_EXERCISE DETAILS_: Please repeat the records exactly, keeping the pictures out.

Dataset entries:
________________

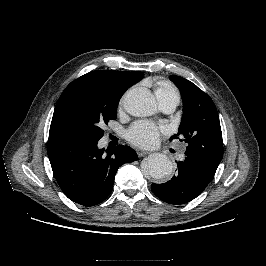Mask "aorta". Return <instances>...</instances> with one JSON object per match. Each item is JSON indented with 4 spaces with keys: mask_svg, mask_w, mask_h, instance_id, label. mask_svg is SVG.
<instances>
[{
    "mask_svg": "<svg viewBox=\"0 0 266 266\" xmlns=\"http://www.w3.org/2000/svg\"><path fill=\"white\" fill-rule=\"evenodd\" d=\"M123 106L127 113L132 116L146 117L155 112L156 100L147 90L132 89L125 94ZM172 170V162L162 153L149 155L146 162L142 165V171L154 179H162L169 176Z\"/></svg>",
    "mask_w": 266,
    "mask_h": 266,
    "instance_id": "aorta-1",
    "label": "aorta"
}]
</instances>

________________

_SOLUTION TO THE EXERCISE_:
Mask "aorta". Return <instances>...</instances> with one JSON object per match. Each item is JSON indented with 4 spaces with keys: mask_svg, mask_w, mask_h, instance_id, label. mask_svg is SVG.
<instances>
[{
    "mask_svg": "<svg viewBox=\"0 0 266 266\" xmlns=\"http://www.w3.org/2000/svg\"><path fill=\"white\" fill-rule=\"evenodd\" d=\"M123 106L127 113L132 116L146 117L155 112L156 100L147 90L132 89L125 94ZM172 170V162L162 153L149 155L146 162L142 165V171L154 179H162L169 176Z\"/></svg>",
    "mask_w": 266,
    "mask_h": 266,
    "instance_id": "aorta-1",
    "label": "aorta"
}]
</instances>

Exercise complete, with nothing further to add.